(Work task)
Read through the entries below and copy each line where "Assistant" turns up.

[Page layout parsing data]
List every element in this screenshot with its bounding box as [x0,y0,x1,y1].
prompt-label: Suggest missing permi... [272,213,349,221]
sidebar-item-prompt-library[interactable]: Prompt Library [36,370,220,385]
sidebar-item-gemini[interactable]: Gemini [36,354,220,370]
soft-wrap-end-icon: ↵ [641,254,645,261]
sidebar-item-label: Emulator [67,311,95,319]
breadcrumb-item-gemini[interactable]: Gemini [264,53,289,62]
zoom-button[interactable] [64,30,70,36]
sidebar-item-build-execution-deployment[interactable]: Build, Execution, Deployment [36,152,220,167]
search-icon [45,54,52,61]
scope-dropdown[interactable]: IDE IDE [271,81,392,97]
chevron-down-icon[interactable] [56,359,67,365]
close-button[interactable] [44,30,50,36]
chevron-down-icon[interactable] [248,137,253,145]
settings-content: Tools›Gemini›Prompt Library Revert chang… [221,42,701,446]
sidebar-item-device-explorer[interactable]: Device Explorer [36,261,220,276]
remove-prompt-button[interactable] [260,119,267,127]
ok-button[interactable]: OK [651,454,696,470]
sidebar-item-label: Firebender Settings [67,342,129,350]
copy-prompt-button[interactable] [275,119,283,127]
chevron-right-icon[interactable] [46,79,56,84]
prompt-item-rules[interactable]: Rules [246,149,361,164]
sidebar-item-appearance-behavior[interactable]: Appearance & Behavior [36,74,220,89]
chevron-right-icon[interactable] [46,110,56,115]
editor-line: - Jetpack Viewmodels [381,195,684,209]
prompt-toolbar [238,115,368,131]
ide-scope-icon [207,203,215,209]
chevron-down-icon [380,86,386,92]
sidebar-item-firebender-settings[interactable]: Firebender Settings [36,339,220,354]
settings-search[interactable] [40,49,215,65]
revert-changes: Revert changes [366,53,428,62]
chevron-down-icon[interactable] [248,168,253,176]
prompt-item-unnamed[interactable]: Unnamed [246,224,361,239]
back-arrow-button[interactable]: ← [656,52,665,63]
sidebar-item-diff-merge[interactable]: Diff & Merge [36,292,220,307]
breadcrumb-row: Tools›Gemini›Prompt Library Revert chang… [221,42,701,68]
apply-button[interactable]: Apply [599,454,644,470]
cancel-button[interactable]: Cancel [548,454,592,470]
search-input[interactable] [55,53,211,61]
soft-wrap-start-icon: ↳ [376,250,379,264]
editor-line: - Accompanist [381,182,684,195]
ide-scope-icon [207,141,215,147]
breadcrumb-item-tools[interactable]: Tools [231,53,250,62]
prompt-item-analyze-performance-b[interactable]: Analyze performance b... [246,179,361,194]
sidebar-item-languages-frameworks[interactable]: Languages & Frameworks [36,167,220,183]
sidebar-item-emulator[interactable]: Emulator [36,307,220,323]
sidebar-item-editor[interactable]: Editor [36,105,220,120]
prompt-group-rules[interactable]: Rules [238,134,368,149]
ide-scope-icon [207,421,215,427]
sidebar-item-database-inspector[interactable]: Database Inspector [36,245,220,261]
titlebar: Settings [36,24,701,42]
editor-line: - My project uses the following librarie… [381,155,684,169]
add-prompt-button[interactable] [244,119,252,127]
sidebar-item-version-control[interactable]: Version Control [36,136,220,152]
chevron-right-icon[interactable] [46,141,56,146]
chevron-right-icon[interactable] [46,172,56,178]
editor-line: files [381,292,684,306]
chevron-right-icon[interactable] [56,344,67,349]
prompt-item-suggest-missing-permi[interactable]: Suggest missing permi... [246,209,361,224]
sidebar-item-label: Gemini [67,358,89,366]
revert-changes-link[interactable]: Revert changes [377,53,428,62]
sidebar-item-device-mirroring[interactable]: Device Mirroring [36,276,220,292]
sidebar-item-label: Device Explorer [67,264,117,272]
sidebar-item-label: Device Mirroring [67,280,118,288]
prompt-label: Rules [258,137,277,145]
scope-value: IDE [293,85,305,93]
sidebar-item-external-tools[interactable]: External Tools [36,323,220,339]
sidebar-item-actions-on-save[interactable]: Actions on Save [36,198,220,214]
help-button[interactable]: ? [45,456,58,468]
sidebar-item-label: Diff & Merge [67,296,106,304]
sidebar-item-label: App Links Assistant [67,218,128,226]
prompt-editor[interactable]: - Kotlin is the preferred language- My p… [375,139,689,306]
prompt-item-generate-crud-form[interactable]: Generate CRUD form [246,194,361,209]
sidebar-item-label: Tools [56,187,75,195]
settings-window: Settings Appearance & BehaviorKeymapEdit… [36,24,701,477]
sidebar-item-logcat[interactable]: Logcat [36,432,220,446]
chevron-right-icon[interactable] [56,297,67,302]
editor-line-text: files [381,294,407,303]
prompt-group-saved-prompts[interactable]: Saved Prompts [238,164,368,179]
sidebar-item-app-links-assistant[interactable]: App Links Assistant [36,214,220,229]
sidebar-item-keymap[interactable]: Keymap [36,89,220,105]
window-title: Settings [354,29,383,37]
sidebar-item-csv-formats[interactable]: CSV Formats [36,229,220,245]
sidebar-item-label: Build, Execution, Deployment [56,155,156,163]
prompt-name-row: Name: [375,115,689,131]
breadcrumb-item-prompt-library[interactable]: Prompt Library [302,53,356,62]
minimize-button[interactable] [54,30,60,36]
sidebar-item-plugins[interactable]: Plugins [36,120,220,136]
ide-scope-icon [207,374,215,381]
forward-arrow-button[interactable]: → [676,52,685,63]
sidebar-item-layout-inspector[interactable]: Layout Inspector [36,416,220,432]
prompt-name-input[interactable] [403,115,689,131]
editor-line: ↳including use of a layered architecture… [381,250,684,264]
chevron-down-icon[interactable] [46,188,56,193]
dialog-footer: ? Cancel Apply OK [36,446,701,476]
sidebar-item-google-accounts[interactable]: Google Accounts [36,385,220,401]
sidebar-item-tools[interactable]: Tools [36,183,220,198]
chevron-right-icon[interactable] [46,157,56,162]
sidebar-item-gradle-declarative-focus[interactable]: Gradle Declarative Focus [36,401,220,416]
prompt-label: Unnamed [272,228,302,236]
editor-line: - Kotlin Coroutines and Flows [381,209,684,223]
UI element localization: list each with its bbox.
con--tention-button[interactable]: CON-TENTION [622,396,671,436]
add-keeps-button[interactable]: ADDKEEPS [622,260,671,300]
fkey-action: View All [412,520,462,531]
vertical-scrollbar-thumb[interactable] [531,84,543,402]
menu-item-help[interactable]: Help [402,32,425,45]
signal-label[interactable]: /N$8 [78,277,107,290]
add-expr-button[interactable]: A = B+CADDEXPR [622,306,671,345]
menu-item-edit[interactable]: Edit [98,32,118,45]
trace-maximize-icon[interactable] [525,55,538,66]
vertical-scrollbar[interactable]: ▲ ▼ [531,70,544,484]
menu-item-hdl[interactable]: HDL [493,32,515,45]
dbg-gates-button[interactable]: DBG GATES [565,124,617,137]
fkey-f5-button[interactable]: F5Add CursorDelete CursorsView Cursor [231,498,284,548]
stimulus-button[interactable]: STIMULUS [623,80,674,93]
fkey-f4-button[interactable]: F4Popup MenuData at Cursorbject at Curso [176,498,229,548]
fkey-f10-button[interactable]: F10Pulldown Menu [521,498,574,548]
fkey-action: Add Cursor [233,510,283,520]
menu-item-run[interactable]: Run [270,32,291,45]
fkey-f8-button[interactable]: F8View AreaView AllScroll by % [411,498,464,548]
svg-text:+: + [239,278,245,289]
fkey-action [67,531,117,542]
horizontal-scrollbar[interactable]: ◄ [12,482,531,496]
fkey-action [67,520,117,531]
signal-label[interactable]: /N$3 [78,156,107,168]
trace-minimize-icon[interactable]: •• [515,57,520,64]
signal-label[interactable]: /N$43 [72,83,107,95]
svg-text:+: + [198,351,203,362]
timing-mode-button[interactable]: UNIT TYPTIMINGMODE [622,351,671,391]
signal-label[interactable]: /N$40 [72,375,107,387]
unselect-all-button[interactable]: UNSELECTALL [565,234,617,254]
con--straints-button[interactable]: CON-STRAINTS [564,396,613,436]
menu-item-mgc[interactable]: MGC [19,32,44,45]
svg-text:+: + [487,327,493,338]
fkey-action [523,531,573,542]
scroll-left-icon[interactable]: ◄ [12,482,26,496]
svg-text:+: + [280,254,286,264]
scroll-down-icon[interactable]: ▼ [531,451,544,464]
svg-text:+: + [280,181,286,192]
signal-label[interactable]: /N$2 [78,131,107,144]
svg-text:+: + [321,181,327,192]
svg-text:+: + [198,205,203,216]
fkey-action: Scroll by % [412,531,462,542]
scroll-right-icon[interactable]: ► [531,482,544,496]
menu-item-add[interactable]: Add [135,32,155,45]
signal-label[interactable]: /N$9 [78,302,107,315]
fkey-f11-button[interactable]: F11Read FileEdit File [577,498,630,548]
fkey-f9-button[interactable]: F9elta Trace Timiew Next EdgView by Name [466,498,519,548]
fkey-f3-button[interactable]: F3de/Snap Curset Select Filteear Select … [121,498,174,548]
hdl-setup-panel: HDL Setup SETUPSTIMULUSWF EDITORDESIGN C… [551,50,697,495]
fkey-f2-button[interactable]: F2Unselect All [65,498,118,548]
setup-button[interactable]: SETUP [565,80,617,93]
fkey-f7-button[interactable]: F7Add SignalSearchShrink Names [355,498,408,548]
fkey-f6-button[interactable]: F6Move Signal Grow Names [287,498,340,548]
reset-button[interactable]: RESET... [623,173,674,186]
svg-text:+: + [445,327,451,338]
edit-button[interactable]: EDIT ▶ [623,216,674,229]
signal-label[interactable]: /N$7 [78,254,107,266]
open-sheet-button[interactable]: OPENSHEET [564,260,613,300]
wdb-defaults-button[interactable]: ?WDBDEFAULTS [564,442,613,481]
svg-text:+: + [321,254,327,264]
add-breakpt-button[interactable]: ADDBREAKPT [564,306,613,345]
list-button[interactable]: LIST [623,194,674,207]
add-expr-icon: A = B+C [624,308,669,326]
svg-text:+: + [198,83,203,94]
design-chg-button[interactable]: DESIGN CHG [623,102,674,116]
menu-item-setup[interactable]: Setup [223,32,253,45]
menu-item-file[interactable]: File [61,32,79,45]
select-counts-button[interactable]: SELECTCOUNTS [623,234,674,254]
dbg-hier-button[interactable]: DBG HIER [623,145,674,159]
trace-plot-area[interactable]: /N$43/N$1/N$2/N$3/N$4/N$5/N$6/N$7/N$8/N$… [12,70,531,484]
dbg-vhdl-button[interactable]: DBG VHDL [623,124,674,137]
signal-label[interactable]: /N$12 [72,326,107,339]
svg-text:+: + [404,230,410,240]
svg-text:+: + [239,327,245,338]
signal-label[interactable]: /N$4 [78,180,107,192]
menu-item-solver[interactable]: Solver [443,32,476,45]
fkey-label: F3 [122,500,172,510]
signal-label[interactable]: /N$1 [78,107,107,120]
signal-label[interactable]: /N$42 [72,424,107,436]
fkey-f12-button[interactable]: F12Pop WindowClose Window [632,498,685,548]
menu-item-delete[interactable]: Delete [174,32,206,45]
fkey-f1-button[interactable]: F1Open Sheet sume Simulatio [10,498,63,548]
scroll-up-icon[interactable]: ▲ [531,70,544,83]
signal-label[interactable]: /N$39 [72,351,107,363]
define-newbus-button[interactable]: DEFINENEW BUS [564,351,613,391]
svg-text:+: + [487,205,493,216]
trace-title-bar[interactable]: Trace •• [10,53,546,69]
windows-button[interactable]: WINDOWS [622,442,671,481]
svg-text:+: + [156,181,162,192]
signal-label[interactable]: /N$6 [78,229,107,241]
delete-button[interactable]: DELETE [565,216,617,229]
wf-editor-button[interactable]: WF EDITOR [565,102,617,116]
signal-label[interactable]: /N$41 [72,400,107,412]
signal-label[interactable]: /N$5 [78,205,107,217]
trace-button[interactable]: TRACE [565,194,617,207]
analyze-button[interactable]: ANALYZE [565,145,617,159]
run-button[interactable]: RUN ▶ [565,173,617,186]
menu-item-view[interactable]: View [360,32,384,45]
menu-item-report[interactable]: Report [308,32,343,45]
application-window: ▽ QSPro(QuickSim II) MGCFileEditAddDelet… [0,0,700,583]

(Result of this exercise)
sidebar-item-label: App Links Assistant [67,218,128,226]
sidebar-item-app-links-assistant[interactable]: App Links Assistant [36,214,220,229]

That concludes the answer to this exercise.